IVAN RODRIGO ROSSI

No último vestibular realizado por uma das maiores universidades públicas do Brasil, a UNESP, das 38.525 vagas de graduação oferecidas, apenas 4.531 foram reservadas a pessoas que se declararam como pretos, pardos ou indígenas, um número que mesmo pequeno ainda sim proporcionou o acesso de muitos estudantes que nunca imaginaram estar na universidade pública.

“O Brasil convive diariamente com um projeto de embranquecimento de sua população, onde há décadas o negro é abandonado, encarcerado e jogado à margem da sociedade, sem nenhuma expectativa de melhora, enquanto o branco, imigrante europeu, chegou ao pais com todas as condições favoráveis a ele”, define o antirracista, professor de Jornalismo da Unesp e Vice-diretor da FAAC Juarez Xavier.

Não é novidade dizer que as faculdades públicas no Brasil são majoritariamente ocupadas por pessoas brancas, mas nos últimos anos esse cenário ganhou cores diferentes, com a implementação da Lei de cotas datada do ano de 2012. A lei prevê que 50% das vagas do vestibular sejam destinadas a alunos que tenham estudado em escola pública e dentro desses 50%, uma parcela seja destinada a alunos que se declaram pretos, pardos ou indígenas. 

Essas mudanças causaram um grande impacto. Podemos ver pessoas que nunca se imaginaram em uma universidade pública, tendo acesso ao estudo graças a implementação dessa Lei, a exemplo do assistente de planejamento e estudante de jornalismo, Mateus Ferreira, de 25 anos.

Mateus nem conseguiu chegar ao ensino médio, voltou a pensar em seus estudos aos 23 anos, quando terminou o ensino médio pelo supletivo, e no ano seguinte já estava cursando jornalismo na UNESP, uma das maiores universidades públicas do Brasil. 

“Fui o primeiro da minha família e do meu ciclo de amigos próximos a entrar em uma universidade, na adolescência eu nunca tive nenhum sonho de fazer faculdade, vai muito por achar que eu não conseguiria. Tinha muitos problemas familiares, o que fez eu nem chegar ao ensino médio, então, era meio que algo inalcançável, mas sempre tive vontade de fazer jornalismo”, desabafa Mateus. 

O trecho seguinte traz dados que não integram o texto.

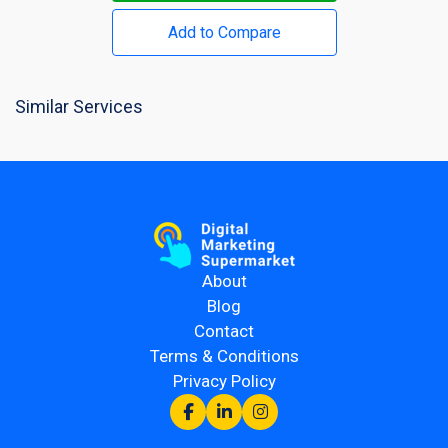
Add to Compare
Similar Services
About
Blog
Contact
Terms & Conditions
Privacy Policy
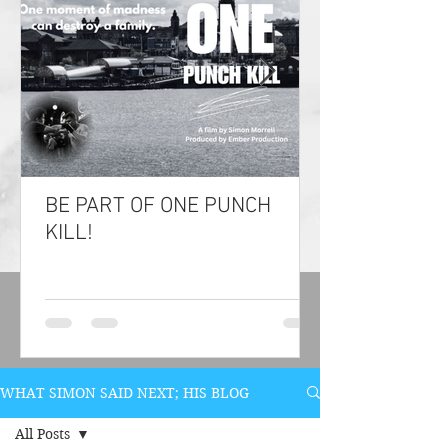
BE PART OF ONE PUNCH
KILL!
WHAT SIMON SAID NEXT; HIS BLOG
All Posts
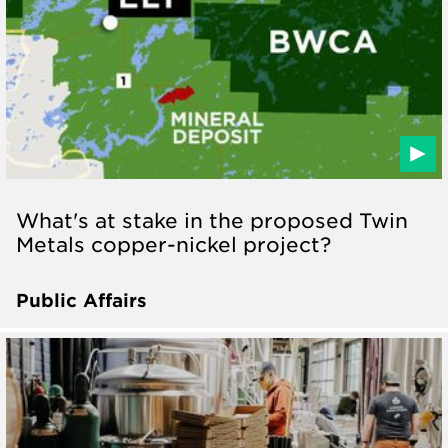
What's at stake in the proposed Twin
Metals copper-nickel project?
Public Affairs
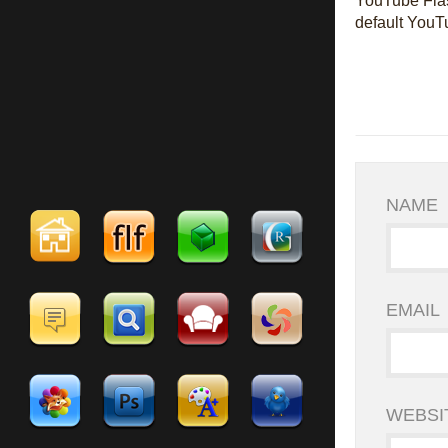
YouTube Flash
default YouT
NAME
EMAIL
WEBSI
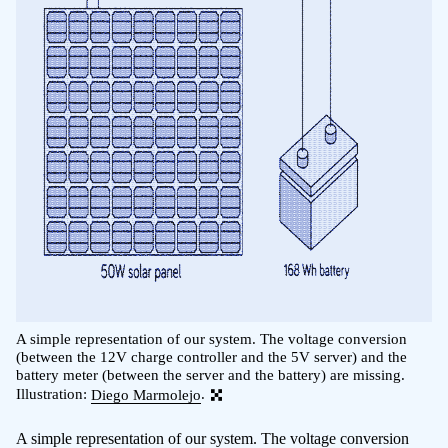
A simple representation of our system. The voltage conversion
(between the 12V charge controller and the 5V server) and the
battery meter (between the server and the battery) are missing.
Illustration:
Diego Marmolejo
.
A simple representation of our system. The voltage conversion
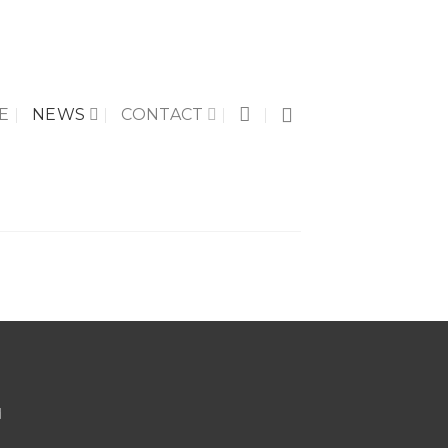
E
NEWS
CONTACT
d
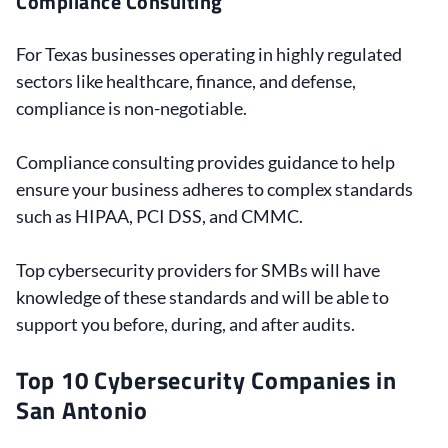
Compliance Consulting
For Texas businesses operating in highly regulated
sectors like healthcare, finance, and defense,
compliance is non-negotiable.
Compliance consulting provides guidance to help
ensure your business adheres to complex standards
such as HIPAA, PCI DSS, and CMMC.
Top cybersecurity providers for SMBs will have
knowledge of these standards and will be able to
support you before, during, and after audits.
Top 10 Cybersecurity Companies in
San Antonio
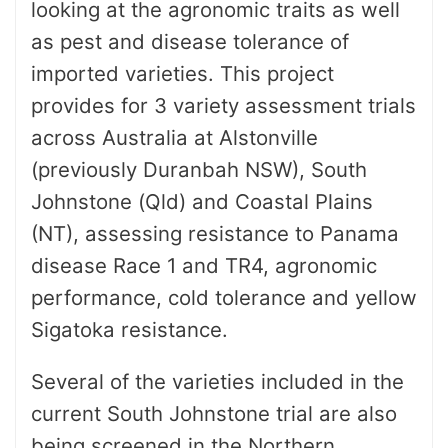
looking at the agronomic traits as well
as pest and disease tolerance of
imported varieties. This project
provides for 3 variety assessment trials
across Australia at Alstonville
(previously Duranbah NSW), South
Johnstone (Qld) and Coastal Plains
(NT), assessing resistance to Panama
disease Race 1 and TR4, agronomic
performance, cold tolerance and yellow
Sigatoka resistance.
Several of the varieties included in the
current South Johnstone trial are also
being screened in the Northern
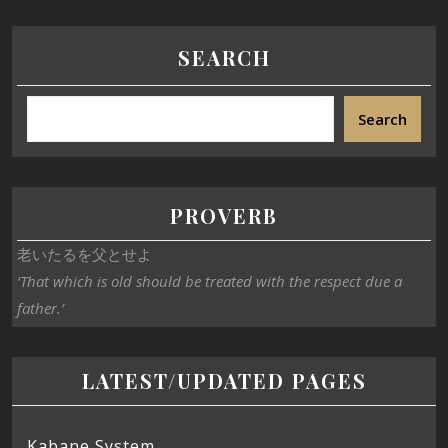
SEARCH
Search
PROVERB
老いたるを父とせよ
‘That which is old should be treated with the respect due a
father.’
LATEST/UPDATED PAGES
Kabane System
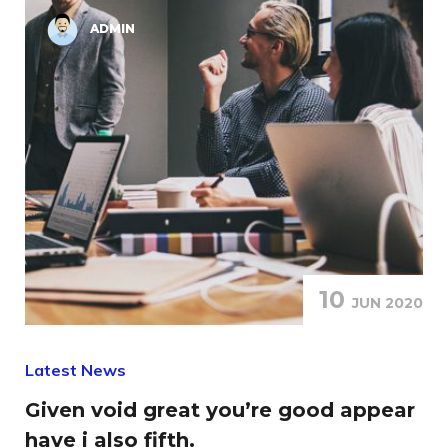
ADMIN
10
JUN 2020
Latest News
Given void great you’re good appear
have i also fifth.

Para muitos jovens negros a universidade pública nunca foi uma das opções para sua vida. Essa ideia só vem após alguns anos no mercado de trabalho, após alguém mostrar a eles essa opção, enquanto muitos alunos de escola particular praticamente estudam sua vida toda já sabendo em qual universidade eles querem entrar. 

Mateus explica ainda que a falta de pertencimento não acaba quando o jovem negro entra nesse espaço da universidade. Para ele, após entrar vem a insegurança e o pensamento de que se ele realmente deveria estar ali: “é algo que às vezes a ficha não cai, nas primeiras semanas achava que era algum engano, que não era meu nome ali, afinal de contas passei com 25 anos, vindo de escola pública e supletivo ainda. Nunca achei que tinha potencial pra isso e tem sido incrível”. 

Já para a estagiária e estudante de jornalismo Flávia Gracinda, de 22 anos, a universidade pública se tornou um sonho aos 19, quando frequentava um curso técnico em administração na Escola Técnica Estadual – ETEC, porém, antes disso, a faculdade nem passava em sua mente. “Até o final do ensino médio isso me parecia algo distante, mas fiz algumas amizades que me fizeram olhar para a universidade pública como uma forma de ingresso no ensino superior, então resolvi prestar o vestibular”, comenta Flávia. 

Conseguimos entender que acreditar em um ensino superior não é um privilégio para todas as classes, que muitos jovens negros só pensam em universidade muitos anos após terminar o ensino médio, seja por problemas sociais, pessoais ou o fardo de viver em uma sociedade refém de um racismo estrutural.

Flávia explica que, por conta de uma história que apaga as heranças e raízes negras do país, a autoestima tem que ser devolvida ao negro para que ele acredite que pode estar lá.“Família e amigos, eles me incentivaram e me deram bastante apoio durante os estudos e todo processo até a aprovação no vestibular. Prestei o vestibular uma vez e não passei, quando decidi tentar de novo e compartilhei a ideia com os mais próximos, eles me apoiaram e acreditaram nesse sonho junto comigo, acredito que isso fez muita diferença”.

Pelos depoimentos acima, conclui-se que a presença do negro nas universidades publicas é um ato de “revolução”, um ato que ainda está no começo, mas graças a esses alunos e alunas que quebram estatísticas e decidem lutar por uma vaga nesse espaço, cada dia mais esse ambiente se torna plural.